Records from a dataset
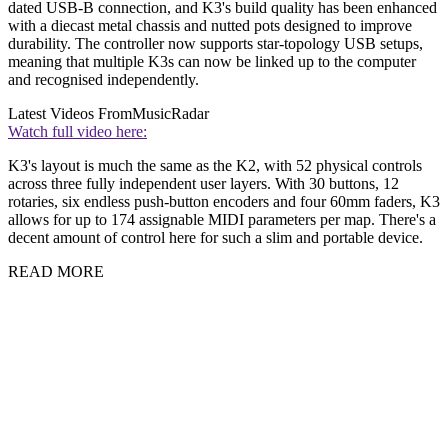
dated USB-B connection, and K3's build quality has been enhanced
with a diecast metal chassis and nutted pots designed to improve
durability. The controller now supports star-topology USB setups,
meaning that multiple K3s can now be linked up to the computer
and recognised independently.
Latest Videos From
MusicRadar
Watch full video here:
K3's layout is much the same as the K2, with 52 physical controls
across three fully independent user layers. With 30 buttons, 12
rotaries, six endless push-button encoders and four 60mm faders, K3
allows for up to 174 assignable MIDI parameters per map. There's a
decent amount of control here for such a slim and portable device.
READ MORE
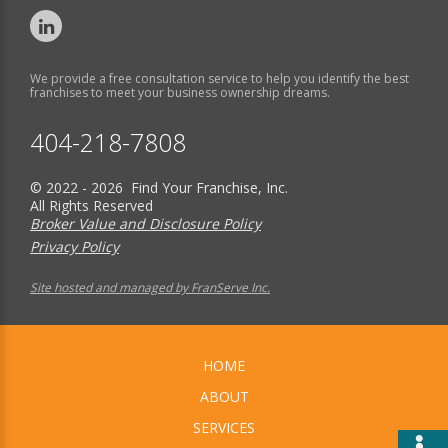
We provide a free consultation service to help you identify the best
franchises to meet your business ownership dreams.
404-218-7808
© 2022 - 2026 Find Your Franchise, Inc.
All Rights Reserved
Broker Value and Disclosure Policy
Privacy Policy
Site hosted and managed by FranServe Inc.
HOME
ABOUT
SERVICES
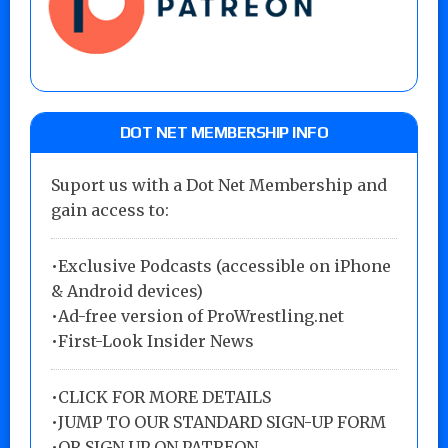
DOT NET MEMBERSHIP INFO
Suport us with a Dot Net Membership and
gain access to:
•Exclusive Podcasts (accessible on iPhone
& Android devices)
•Ad-free version of ProWrestling.net
•First-Look Insider News
•
CLICK FOR MORE DETAILS
•
JUMP TO OUR STANDARD SIGN-UP FORM
•
OR SIGN UP ON PATREON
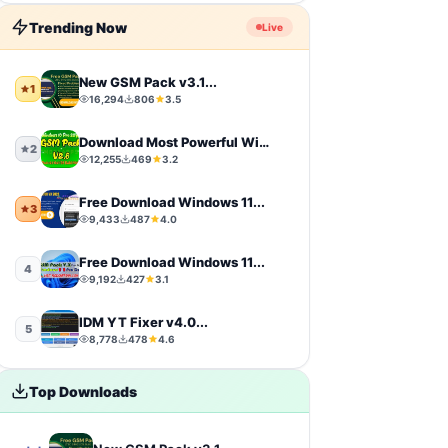
Firmware
9
Trending Now
Live
sports
9
New GSM Pack v3.1...
1
16,294
806
3.5
video-players-editors
6
Download Most Powerful Windows...
action
4
2
12,255
469
3.2
windows-11
4
Free Download Windows 11...
3
9,433
487
4.0
simulation
4
Free Download Windows 11...
4
photography
4
9,192
427
3.1
IDM YT Fixer v4.0...
Uncategorized
4
5
8,778
478
4.6
toolkit
4
Top Downloads
iCloud Tool
4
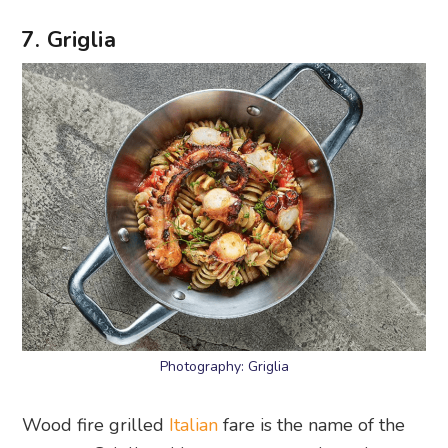
7. Griglia
Photography: Griglia
Wood fire grilled
Italian
fare is the name of the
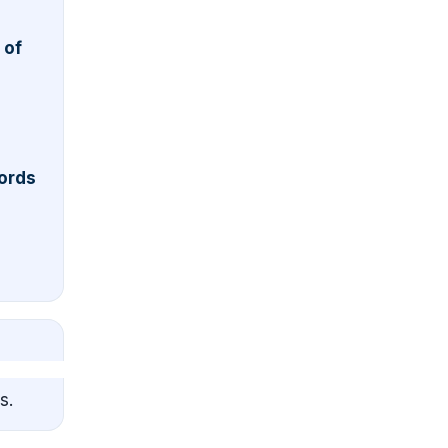
 of
ords
s.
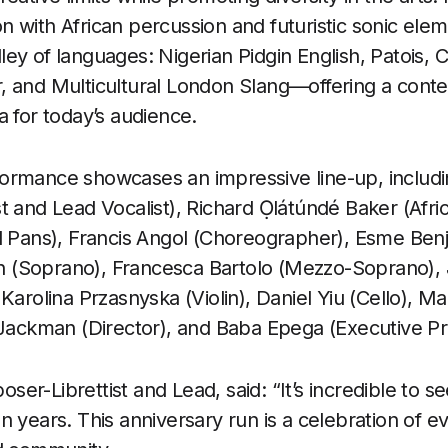
 with African percussion and futuristic sonic elem
ey of languages: Nigerian Pidgin English, Patois, 
, and Multicultural London Slang—offering a con
a for today’s audience.
ormance showcases an impressive line-up, includ
t and Lead Vocalist), Richard Ọlátúndé Baker (Afri
el Pans), Francis Angol (Choreographer), Esme B
tin (Soprano), Francesca Bartolo (Mezzo-Soprano),
Karolina Przasnyska (Violin), Daniel Yiu (Cello), M
 Jackman (Director), and Baba Epega (Executive P
er-Librettist and Lead, said: “It’s incredible to s
 years. This anniversary run is a celebration of ev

## WHAT YOU HAVE TO DO
Repeat all of the entries word for word, but omit the pictures.

## ANSWER BOX
dated USB-B connection, and K3's build quality has been enhanced
with a diecast metal chassis and nutted pots designed to improve
durability. The controller now supports star-topology USB setups,
meaning that multiple K3s can now be linked up to the computer
and recognised independently.
Latest Videos From
MusicRadar
Watch full video here:
K3's layout is much the same as the K2, with 52 physical controls
across three fully independent user layers. With 30 buttons, 12
rotaries, six endless push-button encoders and four 60mm faders, K3
allows for up to 174 assignable MIDI parameters per map. There's a
decent amount of control here for such a slim and portable device.
READ MORE
We provide a free consultation service to help you identify the best
franchises to meet your business ownership dreams.
404-218-7808
© 2022 - 2026 Find Your Franchise, Inc.
All Rights Reserved
Broker Value and Disclosure Policy
Privacy Policy
Site hosted and managed by FranServe Inc.
HOME
ABOUT
SERVICES
DOT NET MEMBERSHIP INFO
Suport us with a Dot Net Membership and
gain access to:
•Exclusive Podcasts (accessible on iPhone
& Android devices)
•Ad-free version of ProWrestling.net
•First-Look Insider News
•
CLICK FOR MORE DETAILS
•
JUMP TO OUR STANDARD SIGN-UP FORM
•
OR SIGN UP ON PATREON
Firmware
9
Trending Now
Live
sports
9
New GSM Pack v3.1...
1
16,294
806
3.5
video-players-editors
6
Download Most Powerful Windows...
action
4
2
12,255
469
3.2
windows-11
4
Free Download Windows 11...
3
9,433
487
4.0
simulation
4
Free Download Windows 11...
4
photography
4
9,192
427
3.1
IDM YT Fixer v4.0...
Uncategorized
4
5
8,778
478
4.6
toolkit
4
Top Downloads
iCloud Tool
4
7. Griglia
Photography: Griglia
Wood fire grilled
Italian
fare is the name of the
 of
ords
s.
 with African percussion and futuristic sonic elem
ey of languages: Nigerian Pidgin English, Patois, 
, and Multicultural London Slang—offering a con
a for today’s audience.
ormance showcases an impressive line-up, includ
t and Lead Vocalist), Richard Ọlátúndé Baker (Afri
el Pans), Francis Angol (Choreographer), Esme B
tin (Soprano), Francesca Bartolo (Mezzo-Soprano),
Karolina Przasnyska (Violin), Daniel Yiu (Cello), M
 Jackman (Director), and Baba Epega (Executive P
er-Librettist and Lead, said: “It’s incredible to s
 years. This anniversary run is a celebration of ev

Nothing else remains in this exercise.